FIG. 5 is a perspective view of an insulating member of a secondary battery according to one or more other embodiments of the present disclosure, and FIG. 6 is an exploded perspective view illustrating a state in which an insulating frame and a thermally conductive member of the insulating member in FIG. 5 are separated. This insulating member 280 may replace the first insulating member 180 and the second insulating member 190 of the secondary battery shown in FIGS. 1 to 3.

Referring to FIGS. 5 and 6, the insulating member 280 includes an insulating frame 281 and a thermally conductive member 282. The insulating frame 281 may be formed with a plurality of partitioned cavities 285, and a plurality of thermally conductive material members 282 are provided and respectively inserted into the plurality of cavities 285. In some embodiments, the plurality of cavities 285 may be in the form of a slit extending along one direction, but a plurality of cavities 285 partitioned along a row direction or column direction also may be provided. In one or more embodiments, the disposition of the plurality of cavities 285 may be variously changed. In FIGS. 5 and 6, a through hole through which the first terminal pillar 141 passes to be coupled thereto may be further provided.

FIG. 7 is a perspective view of an insulating member of a secondary battery according to still one or more other embodiments of the present disclosure, and FIG. 8 is an exploded perspective view illustrating a state in which an insulating frame and a thermally conductive member of the insulating member in FIG. 7 are separated. This insulating member 380 may replace the first insulating member 180 and the second insulating member 190 of the secondary battery shown in FIGS. 1 to 3. Referring to FIGS. 7 and 8, the insulating member 380 may include an insulating frame 381 and a thermally conductive member 382. The insulating frame 381 may include a cavity 386 into which the thermally conductive member 382 is inserted, and may be provided with a cover plate 385 that covers one surface of the insulating frame 381. In some embodiments, the cavity 386 may have a groove shape provided in a direction from the other surface of the insulating frame 381, which is an opposite surface of one surface to the one surface.

In some embodiments, a through hole 387 through which the first terminal pillar 141 of the first terminal 140 passes may be formed in the cover plate 385. Further, the thermally conductive member 382 may have a through hole 388 through which the first terminal pillar 141 of the first terminal 140 passes. The thermally conductive member 382 may cover the cover plate 385 by filling the inside of the cavity 386. An upper surface of the insulating frame 381 may be located on the same plane as an upper surface of the thermally conductive member 382.

The cover plate 385 may have a thickness in a range of about 0.5 mm to about 3 mm.

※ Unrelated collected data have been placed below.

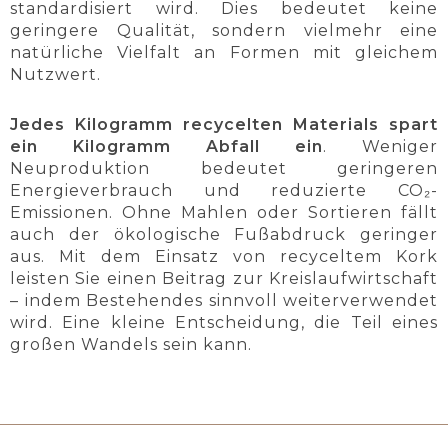
standardisiert wird. Dies bedeutet keine
geringere Qualität, sondern vielmehr eine
natürliche Vielfalt an Formen mit gleichem
Nutzwert.
Jedes Kilogramm recycelten Materials spart
ein Kilogramm Abfall ein
. Weniger
Neuproduktion bedeutet geringeren
Energieverbrauch und reduzierte CO₂-
Emissionen. Ohne Mahlen oder Sortieren fällt
auch der ökologische Fußabdruck geringer
aus. Mit dem Einsatz von recyceltem Kork
leisten Sie einen Beitrag zur Kreislaufwirtschaft
– indem Bestehendes sinnvoll weiterverwendet
wird. Eine kleine Entscheidung, die Teil eines
großen Wandels sein kann.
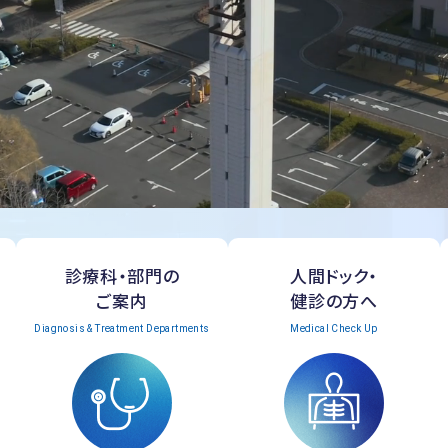
診療科・部門の
人間ドック・
ご案内
健診の方へ
Diagnosis & Treatment Departments
Medical Check Up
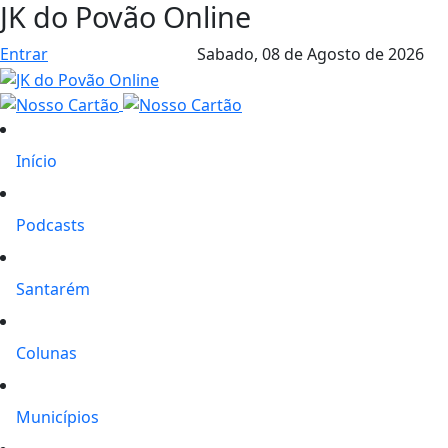
JK do Povão Online
Entrar
Sabado,
08 de Agosto de 2026
Início
Podcasts
Santarém
Colunas
Municípios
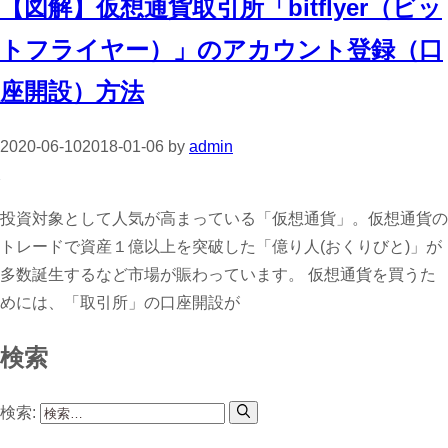
【図解】仮想通貨取引所「bitflyer（ビッ
トフライヤー）」のアカウント登録（口
座開設）方法
2020-06-10
2018-01-06
by
admin
投資対象として人気が高まっている「仮想通貨」。仮想通貨の
トレードで資産１億以上を突破した「億り人(おくりびと)」が
多数誕生するなど市場が賑わっています。 仮想通貨を買うた
めには、「取引所」の口座開設が
検索
検索:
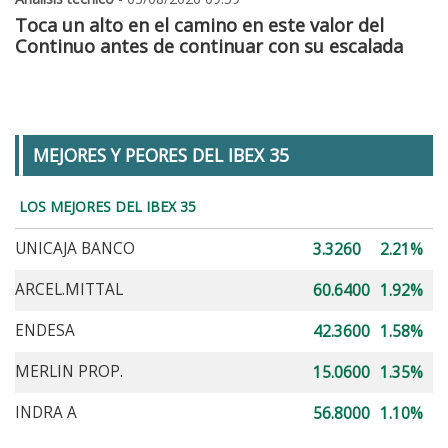
Toca un alto en el camino en este valor del
Continuo antes de continuar con su escalada
MEJORES Y PEORES DEL IBEX 35
LOS MEJORES DEL IBEX 35
UNICAJA BANCO
3.3260
2.21%
ARCEL.MITTAL
60.6400
1.92%
ENDESA
42.3600
1.58%
MERLIN PROP.
15.0600
1.35%
INDRA A
56.8000
1.10%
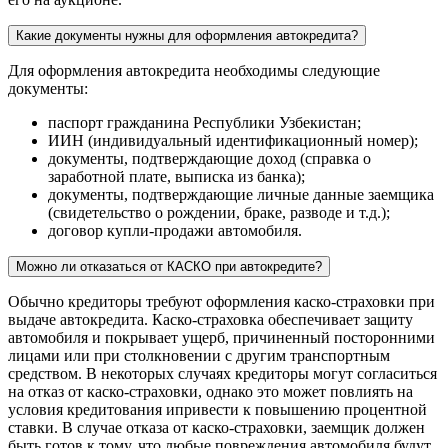
Какие документы нужны для оформления автокредита?
Для оформления автокредита необходимы следующие
документы:
паспорт гражданина Республики Узбекистан;
ИИН (индивидуальный идентификационный номер);
документы, подтверждающие доход (справка о
заработной плате, выписка из банка);
документы, подтверждающие личные данные заемщика
(свидетельство о рождении, браке, разводе и т.д.);
договор купли-продажи автомобиля.
Можно ли отказаться от КАСКО при автокредите?
Обычно кредиторы требуют оформления каско-страховки при
выдаче автокредита. Каско-страховка обеспечивает защиту
автомобиля и покрывает ущерб, причиненный посторонними
лицами или при столкновении с другим транспортным
средством. В некоторых случаях кредиторы могут согласиться
на отказ от каско-страховки, однако это может повлиять на
условия кредитования ипривести к повышению процентной
ставки. В случае отказа от каско-страховки, заемщик должен
быть готов к тому, что любые повреждения автомобиля будут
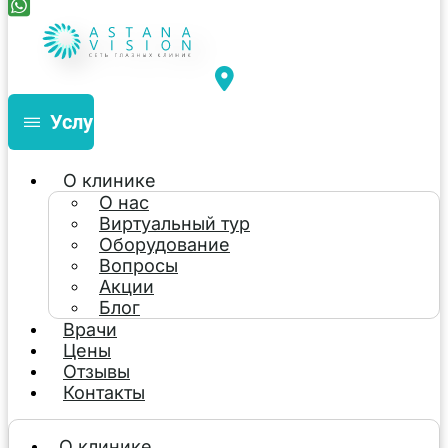
Услуги
О клинике
О нас
Виртуальный тур
Оборудование
Вопросы
Акции
Блог
Врачи
Цены
Отзывы
Контакты
О клинике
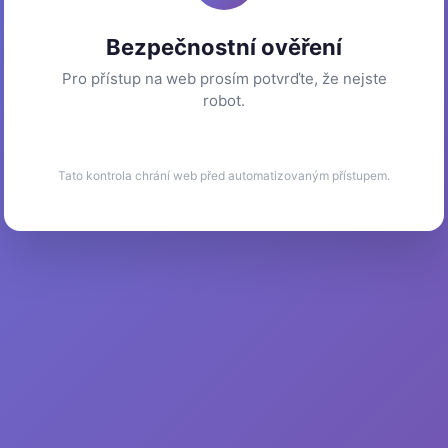
Bezpečnostní ověření
Pro přístup na web prosím potvrďte, že nejste
robot.
Tato kontrola chrání web před automatizovaným přístupem.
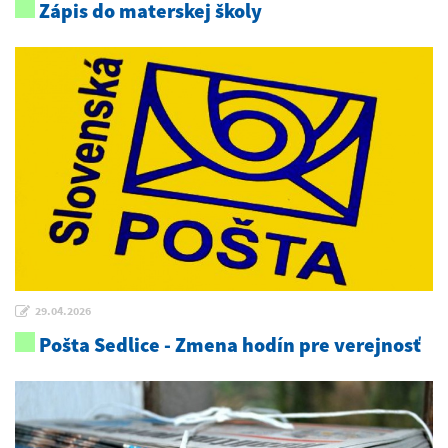
Zápis do materskej školy
29.04.2026
Pošta Sedlice - Zmena hodín pre verejnosť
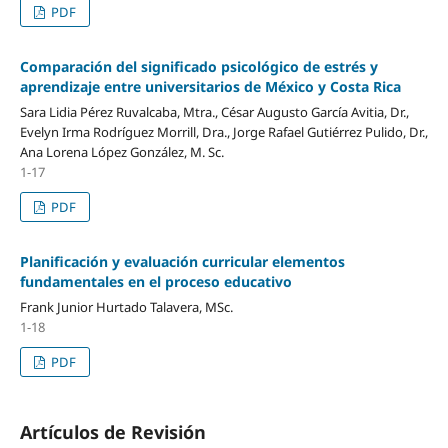
PDF
Comparación del significado psicológico de estrés y
aprendizaje entre universitarios de México y Costa Rica
Sara Lidia Pérez Ruvalcaba, Mtra., César Augusto García Avitia, Dr.,
Evelyn Irma Rodríguez Morrill, Dra., Jorge Rafael Gutiérrez Pulido, Dr.,
Ana Lorena López González, M. Sc.
1-17
PDF
Planificación y evaluación curricular elementos
fundamentales en el proceso educativo
Frank Junior Hurtado Talavera, MSc.
1-18
PDF
Artículos de Revisión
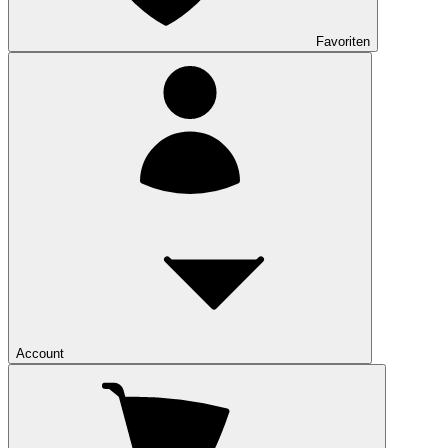
Favoriten
Account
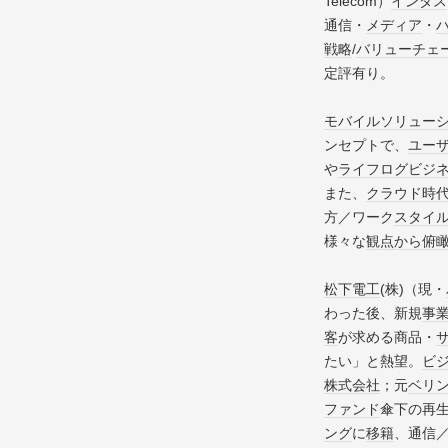
Telecom）
インダス
通信・
メディア
・
戦略
/
バリューチェ
定評有り。
モバイル
ソリュー
ンセプトで、
ユー
や
ライフログ
ビジ
また、
クラウド
時
方／ワーク
スタイ
様々な
観点
から
俯
松下電工
(株)（現・
わった後、新規
事
客
が求める商品・
たい」と熱望。
ビ
株式会社
；元
ベリ
ファンド
傘下の再
ング
に
移籍
、通信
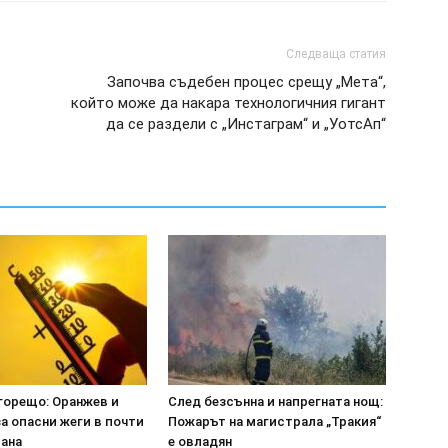
Следваща статия
Започва съдебен процес срещу „Мета“,
който може да накара технологичния гигант
да се раздели с „Инстаграм“ и „УотсАп“
горещо: Оранжев и
След безсънна и напрегната нощ:
а опасни жеги в почти
Пожарът на магистрала „Тракия“
рана
е овладян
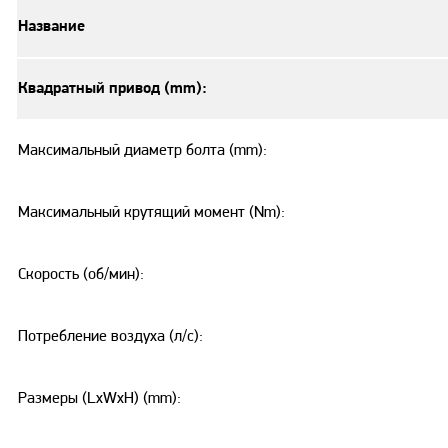
Название
Квадратный привод (mm):
Максимальный диаметр болта (mm):
Максимальный крутящий момент (Nm):
Скорость (об/мин):
Потребление воздуха (л/с):
Размеры (LxWxH) (mm):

Because heat dissipation might not be suitable if the thickness of the cover plate 385 is too thick, the cover plate 385 was designed to have a thickness capable of suitably dissipating heat and securing structural strength.

A secondary battery according to one or more embodiments of the present disclosure can effectively dissipate the heat of a current collector plate by arranging an insulating member including a thermally conductive member having high thermal conductivity between a current collector plate and a cap plate.

However, aspects that can be acquired through the present disclosure are not limited to those described above, and other aspects, which are not mentioned, can be clearly understood by those skilled in the art from description of the present disclosure disclosed above.

The above description is only one or more embodiments for carrying out the present disclosure, and the present disclosure is not limited to the above, and as claimed in the following claims, the technical spirit of the present disclosure will be considered to the extent that various modifications can be made by anyone skilled in the art without departing from the gist of the present disclosure.